Work instruction: Filter the listing below, keeping every line that holds "насиченість".
[[ Dataset extract open ]]
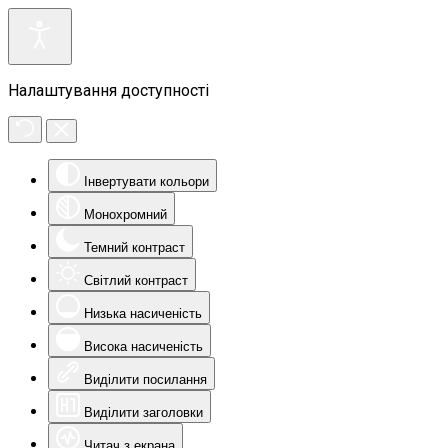
Налаштування доступності
Інвертувати кольори
Монохромний
Темний контраст
Світлий контраст
Низька насиченість
Висока насиченість
Виділити посилання
Виділити заголовки
Читач з екрана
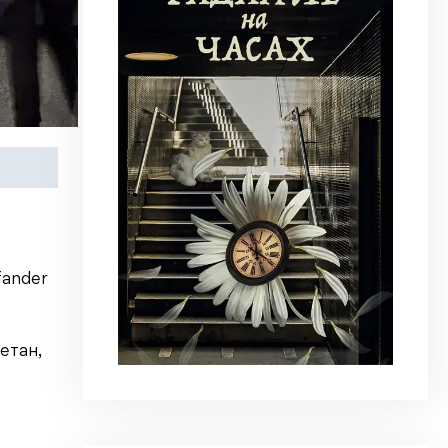
fander
етан,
[[ Dataset extract closed ]]
Reply:
Низька насиченість
Висока насиченість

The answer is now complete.